▶ What you will do
Retype the records exactly, including every line.

▶ Data to process
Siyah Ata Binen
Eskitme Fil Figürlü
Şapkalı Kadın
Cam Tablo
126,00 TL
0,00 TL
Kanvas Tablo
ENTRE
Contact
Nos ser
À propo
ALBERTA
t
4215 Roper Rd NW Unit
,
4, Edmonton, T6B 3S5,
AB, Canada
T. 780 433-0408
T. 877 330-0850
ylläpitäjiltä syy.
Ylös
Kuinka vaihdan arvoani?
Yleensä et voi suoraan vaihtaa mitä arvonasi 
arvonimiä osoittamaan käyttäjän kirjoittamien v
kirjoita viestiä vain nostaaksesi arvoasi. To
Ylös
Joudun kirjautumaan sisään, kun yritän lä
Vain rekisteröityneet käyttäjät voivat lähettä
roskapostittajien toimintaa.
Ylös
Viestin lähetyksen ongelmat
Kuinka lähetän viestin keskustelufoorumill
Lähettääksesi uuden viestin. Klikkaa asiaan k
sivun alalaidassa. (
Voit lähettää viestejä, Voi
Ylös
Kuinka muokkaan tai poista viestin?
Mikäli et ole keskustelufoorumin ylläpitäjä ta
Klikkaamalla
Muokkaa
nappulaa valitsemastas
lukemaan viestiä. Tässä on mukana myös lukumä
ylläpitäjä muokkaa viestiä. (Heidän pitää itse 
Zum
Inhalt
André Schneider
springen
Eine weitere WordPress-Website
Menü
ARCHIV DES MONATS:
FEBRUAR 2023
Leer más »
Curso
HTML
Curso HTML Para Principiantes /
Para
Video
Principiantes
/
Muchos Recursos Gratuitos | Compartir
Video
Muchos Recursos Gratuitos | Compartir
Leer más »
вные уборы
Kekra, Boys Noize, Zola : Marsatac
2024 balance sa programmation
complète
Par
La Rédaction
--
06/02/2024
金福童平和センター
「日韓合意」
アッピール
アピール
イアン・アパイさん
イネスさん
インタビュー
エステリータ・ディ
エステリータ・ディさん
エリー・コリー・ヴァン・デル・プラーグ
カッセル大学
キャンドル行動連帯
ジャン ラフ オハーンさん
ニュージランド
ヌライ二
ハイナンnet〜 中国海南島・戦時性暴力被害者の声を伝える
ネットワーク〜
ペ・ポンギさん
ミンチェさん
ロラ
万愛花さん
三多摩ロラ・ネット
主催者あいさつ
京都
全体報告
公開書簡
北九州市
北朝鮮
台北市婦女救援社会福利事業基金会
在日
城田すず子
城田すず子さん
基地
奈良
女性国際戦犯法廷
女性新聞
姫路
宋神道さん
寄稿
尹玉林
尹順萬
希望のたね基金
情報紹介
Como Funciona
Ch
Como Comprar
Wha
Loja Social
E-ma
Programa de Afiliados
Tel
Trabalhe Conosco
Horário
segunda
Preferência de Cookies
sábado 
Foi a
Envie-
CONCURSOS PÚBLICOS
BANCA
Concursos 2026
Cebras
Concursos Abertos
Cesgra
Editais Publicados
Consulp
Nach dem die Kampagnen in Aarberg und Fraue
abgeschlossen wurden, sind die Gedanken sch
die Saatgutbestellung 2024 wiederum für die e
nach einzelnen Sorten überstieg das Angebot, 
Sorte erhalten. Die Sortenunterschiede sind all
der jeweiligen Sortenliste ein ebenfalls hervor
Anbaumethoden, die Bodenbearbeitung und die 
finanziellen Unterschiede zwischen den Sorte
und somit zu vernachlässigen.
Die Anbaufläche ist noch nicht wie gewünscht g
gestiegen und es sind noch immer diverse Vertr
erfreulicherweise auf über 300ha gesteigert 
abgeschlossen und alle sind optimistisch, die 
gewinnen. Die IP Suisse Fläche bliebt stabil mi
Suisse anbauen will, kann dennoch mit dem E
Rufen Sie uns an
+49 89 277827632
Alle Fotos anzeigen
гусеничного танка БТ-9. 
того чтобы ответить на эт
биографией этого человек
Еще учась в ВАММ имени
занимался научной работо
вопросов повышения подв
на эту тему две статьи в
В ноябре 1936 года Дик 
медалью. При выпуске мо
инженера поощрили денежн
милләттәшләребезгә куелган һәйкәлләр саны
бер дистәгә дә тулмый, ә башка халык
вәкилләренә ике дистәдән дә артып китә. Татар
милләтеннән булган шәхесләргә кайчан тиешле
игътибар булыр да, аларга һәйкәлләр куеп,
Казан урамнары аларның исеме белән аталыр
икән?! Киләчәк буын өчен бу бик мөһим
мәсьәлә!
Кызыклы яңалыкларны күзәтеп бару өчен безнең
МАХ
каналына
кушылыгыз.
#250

▶ Answer to the problem
Siyah Ata Binen
Eskitme Fil Figürlü
Şapkalı Kadın
Cam Tablo
126,00 TL
0,00 TL
Kanvas Tablo
ENTRE
Contact
Nos ser
À propo
ALBERTA
t
4215 Roper Rd NW Unit
,
4, Edmonton, T6B 3S5,
AB, Canada
T. 780 433-0408
T. 877 330-0850
ylläpitäjiltä syy.
Ylös
Kuinka vaihdan arvoani?
Yleensä et voi suoraan vaihtaa mitä arvonasi 
arvonimiä osoittamaan käyttäjän kirjoittamien v
kirjoita viestiä vain nostaaksesi arvoasi. To
Ylös
Joudun kirjautumaan sisään, kun yritän lä
Vain rekisteröityneet käyttäjät voivat lähettä
roskapostittajien toimintaa.
Ylös
Viestin lähetyksen ongelmat
Kuinka lähetän viestin keskustelufoorumill
Lähettääksesi uuden viestin. Klikkaa asiaan k
sivun alalaidassa. (
Voit lähettää viestejä, Voi
Ylös
Kuinka muokkaan tai poista viestin?
Mikäli et ole keskustelufoorumin ylläpitäjä ta
Klikkaamalla
Muokkaa
nappulaa valitsemastas
lukemaan viestiä. Tässä on mukana myös lukumä
ylläpitäjä muokkaa viestiä. (Heidän pitää itse 
Zum
Inhalt
André Schneider
springen
Eine weitere WordPress-Website
Menü
ARCHIV DES MONATS:
FEBRUAR 2023
Leer más »
Curso
HTML
Curso HTML Para Principiantes /
Para
Video
Principiantes
/
Muchos Recursos Gratuitos | Compartir
Video
Muchos Recursos Gratuitos | Compartir
Leer más »
вные уборы
Kekra, Boys Noize, Zola : Marsatac
2024 balance sa programmation
complète
Par
La Rédaction
--
06/02/2024
金福童平和センター
「日韓合意」
アッピール
アピール
イアン・アパイさん
イネスさん
インタビュー
エステリータ・ディ
エステリータ・ディさん
エリー・コリー・ヴァン・デル・プラーグ
カッセル大学
キャンドル行動連帯
ジャン ラフ オハーンさん
ニュージランド
ヌライ二
ハイナンnet〜 中国海南島・戦時性暴力被害者の声を伝える
ネットワーク〜
ペ・ポンギさん
ミンチェさん
ロラ
万愛花さん
三多摩ロラ・ネット
主催者あいさつ
京都
全体報告
公開書簡
北九州市
北朝鮮
台北市婦女救援社会福利事業基金会
在日
城田すず子
城田すず子さん
基地
奈良
女性国際戦犯法廷
女性新聞
姫路
宋神道さん
寄稿
尹玉林
尹順萬
希望のたね基金
情報紹介
Como Funciona
Ch
Como Comprar
Wha
Loja Social
E-ma
Programa de Afiliados
Tel
Trabalhe Conosco
Horário
segunda
Preferência de Cookies
sábado 
Foi a
Envie-
CONCURSOS PÚBLICOS
BANCA
Concursos 2026
Cebras
Concursos Abertos
Cesgra
Editais Publicados
Consulp
Nach dem die Kampagnen in Aarberg und Fraue
abgeschlossen wurden, sind die Gedanken sch
die Saatgutbestellung 2024 wiederum für die e
nach einzelnen Sorten überstieg das Angebot, 
Sorte erhalten. Die Sortenunterschiede sind all
der jeweiligen Sortenliste ein ebenfalls hervor
Anbaumethoden, die Bodenbearbeitung und die 
finanziellen Unterschiede zwischen den Sorte
und somit zu vernachlässigen.
Die Anbaufläche ist noch nicht wie gewünscht g
gestiegen und es sind noch immer diverse Vertr
erfreulicherweise auf über 300ha gesteigert 
abgeschlossen und alle sind optimistisch, die 
gewinnen. Die IP Suisse Fläche bliebt stabil mi
Suisse anbauen will, kann dennoch mit dem E
Rufen Sie uns an
+49 89 277827632
Alle Fotos anzeigen
гусеничного танка БТ-9. 
того чтобы ответить на эт
биографией этого человек
Еще учась в ВАММ имени
занимался научной работо
вопросов повышения подв
на эту тему две статьи в
В ноябре 1936 года Дик 
медалью. При выпуске мо
инженера поощрили денежн
милләттәшләребезгә куелган һәйкәлләр саны
бер дистәгә дә тулмый, ә башка халык
вәкилләренә ике дистәдән дә артып китә. Татар
милләтеннән булган шәхесләргә кайчан тиешле
игътибар булыр да, аларга һәйкәлләр куеп,
Казан урамнары аларның исеме белән аталыр
икән?! Киләчәк буын өчен бу бик мөһим
мәсьәлә!
Кызыклы яңалыкларны күзәтеп бару өчен безнең
МАХ
каналына
кушылыгыз.
#250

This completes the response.